─── INFORMATION
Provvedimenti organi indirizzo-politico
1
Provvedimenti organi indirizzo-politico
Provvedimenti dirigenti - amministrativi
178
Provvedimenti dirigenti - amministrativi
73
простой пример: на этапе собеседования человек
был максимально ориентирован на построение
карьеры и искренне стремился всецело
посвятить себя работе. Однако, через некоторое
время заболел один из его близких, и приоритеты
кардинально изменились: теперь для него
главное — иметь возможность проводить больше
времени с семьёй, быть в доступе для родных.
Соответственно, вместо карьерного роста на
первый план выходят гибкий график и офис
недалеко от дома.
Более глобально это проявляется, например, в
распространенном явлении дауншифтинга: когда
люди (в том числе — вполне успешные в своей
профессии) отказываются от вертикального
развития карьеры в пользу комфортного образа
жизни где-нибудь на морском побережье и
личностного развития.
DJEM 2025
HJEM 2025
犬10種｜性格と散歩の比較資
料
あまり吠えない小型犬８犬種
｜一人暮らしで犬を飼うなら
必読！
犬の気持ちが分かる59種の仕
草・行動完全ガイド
──────
─── INFORMATION
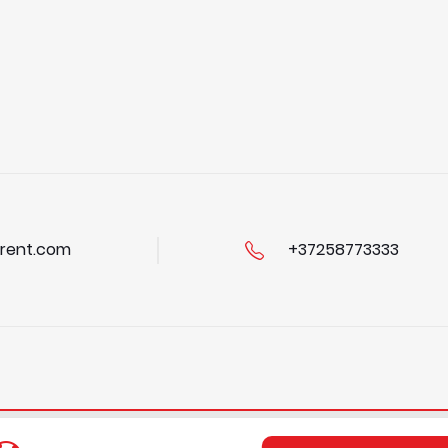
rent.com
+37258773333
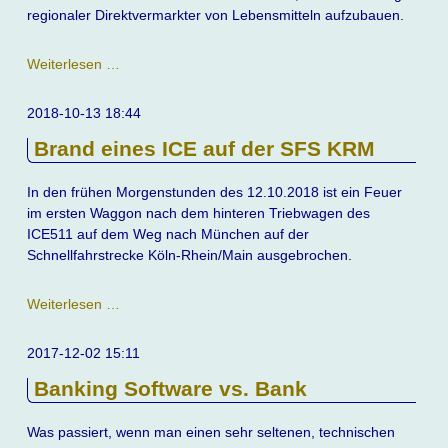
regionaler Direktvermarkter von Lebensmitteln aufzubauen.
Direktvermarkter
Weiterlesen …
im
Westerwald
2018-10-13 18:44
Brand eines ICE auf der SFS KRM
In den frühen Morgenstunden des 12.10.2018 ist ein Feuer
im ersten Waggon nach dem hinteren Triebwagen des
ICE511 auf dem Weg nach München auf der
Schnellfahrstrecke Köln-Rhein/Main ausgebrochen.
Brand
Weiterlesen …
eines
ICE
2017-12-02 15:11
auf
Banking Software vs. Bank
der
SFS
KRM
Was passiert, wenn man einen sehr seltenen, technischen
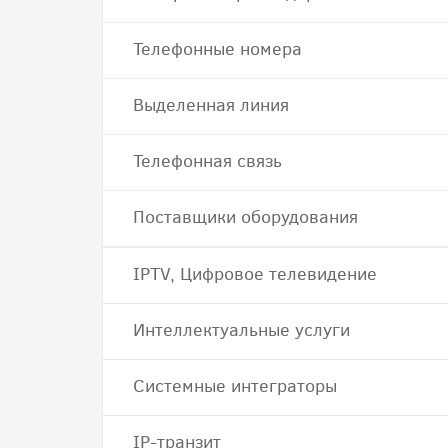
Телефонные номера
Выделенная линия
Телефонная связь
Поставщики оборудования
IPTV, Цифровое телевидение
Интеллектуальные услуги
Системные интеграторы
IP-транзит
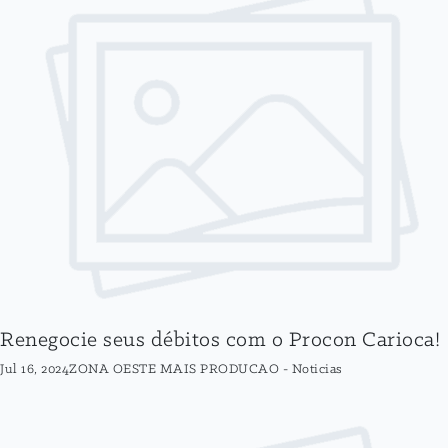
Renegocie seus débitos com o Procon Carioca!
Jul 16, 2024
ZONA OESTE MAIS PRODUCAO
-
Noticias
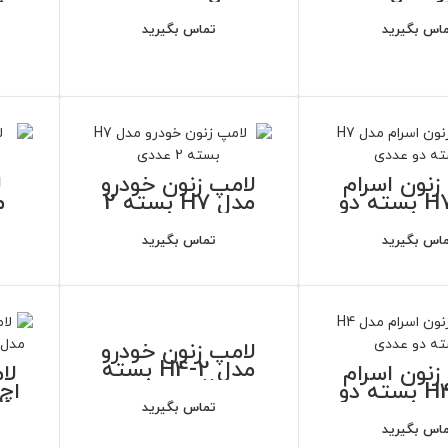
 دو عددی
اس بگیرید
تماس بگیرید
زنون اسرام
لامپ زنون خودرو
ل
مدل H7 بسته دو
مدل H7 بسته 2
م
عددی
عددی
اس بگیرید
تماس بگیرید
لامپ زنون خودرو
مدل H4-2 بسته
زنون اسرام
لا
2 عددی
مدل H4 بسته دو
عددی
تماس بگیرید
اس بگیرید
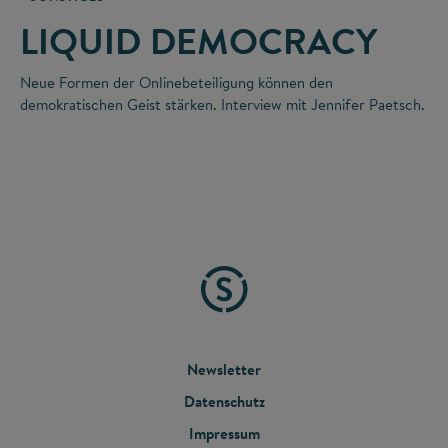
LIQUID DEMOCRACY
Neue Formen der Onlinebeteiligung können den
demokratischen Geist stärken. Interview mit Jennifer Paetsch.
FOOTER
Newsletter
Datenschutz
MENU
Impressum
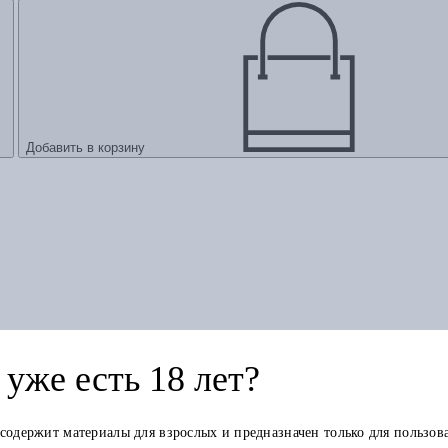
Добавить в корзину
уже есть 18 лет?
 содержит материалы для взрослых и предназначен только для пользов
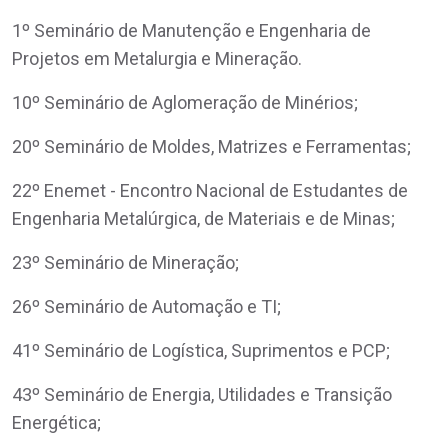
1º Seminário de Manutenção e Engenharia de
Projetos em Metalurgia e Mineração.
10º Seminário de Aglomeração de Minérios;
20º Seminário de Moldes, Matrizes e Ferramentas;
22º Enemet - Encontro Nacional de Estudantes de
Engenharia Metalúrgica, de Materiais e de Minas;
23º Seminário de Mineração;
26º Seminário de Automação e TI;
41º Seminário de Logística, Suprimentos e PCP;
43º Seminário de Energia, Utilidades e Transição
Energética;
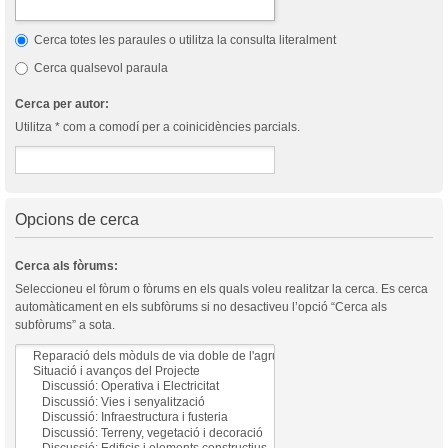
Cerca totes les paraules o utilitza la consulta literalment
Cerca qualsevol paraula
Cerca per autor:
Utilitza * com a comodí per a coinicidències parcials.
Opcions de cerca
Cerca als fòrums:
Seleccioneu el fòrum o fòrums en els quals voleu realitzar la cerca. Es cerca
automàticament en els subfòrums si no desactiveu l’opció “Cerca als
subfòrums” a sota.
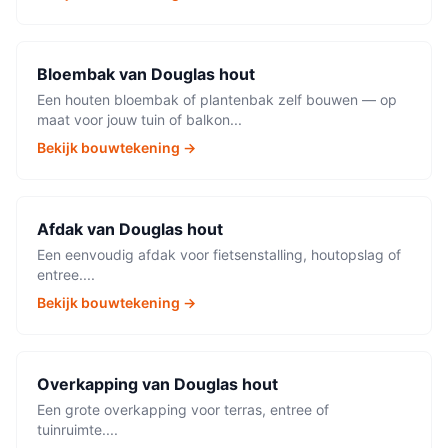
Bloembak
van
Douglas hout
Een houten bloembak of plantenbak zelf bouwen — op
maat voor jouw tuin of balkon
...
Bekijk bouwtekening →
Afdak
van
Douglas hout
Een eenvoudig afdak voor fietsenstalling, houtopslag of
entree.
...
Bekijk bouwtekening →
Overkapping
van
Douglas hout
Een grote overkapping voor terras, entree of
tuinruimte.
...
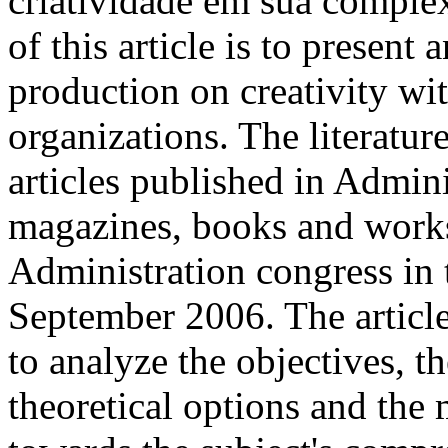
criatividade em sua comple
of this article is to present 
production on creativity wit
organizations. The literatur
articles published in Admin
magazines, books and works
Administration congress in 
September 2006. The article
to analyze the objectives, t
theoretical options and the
──────
─── INFORMATION
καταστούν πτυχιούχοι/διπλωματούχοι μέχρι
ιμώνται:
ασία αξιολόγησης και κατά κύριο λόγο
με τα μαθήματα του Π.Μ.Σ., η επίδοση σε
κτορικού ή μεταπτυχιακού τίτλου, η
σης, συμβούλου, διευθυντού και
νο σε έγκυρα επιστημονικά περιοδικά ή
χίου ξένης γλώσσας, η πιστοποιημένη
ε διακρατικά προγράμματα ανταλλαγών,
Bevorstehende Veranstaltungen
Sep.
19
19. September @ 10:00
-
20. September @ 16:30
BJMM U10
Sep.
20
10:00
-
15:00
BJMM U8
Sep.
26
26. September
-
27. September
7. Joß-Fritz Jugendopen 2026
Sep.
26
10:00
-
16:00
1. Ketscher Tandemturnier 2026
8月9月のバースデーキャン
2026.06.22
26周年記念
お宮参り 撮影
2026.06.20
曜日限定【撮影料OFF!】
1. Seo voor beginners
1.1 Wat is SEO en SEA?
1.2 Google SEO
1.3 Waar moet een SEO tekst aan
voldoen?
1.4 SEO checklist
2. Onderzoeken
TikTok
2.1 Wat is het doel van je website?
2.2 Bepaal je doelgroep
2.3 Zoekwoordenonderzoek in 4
──────
**DIRECTIONS FOR THIS TASK:** Tell how many lines of the records above contain "entree", replying with the number only.

**SOLUTION:** 2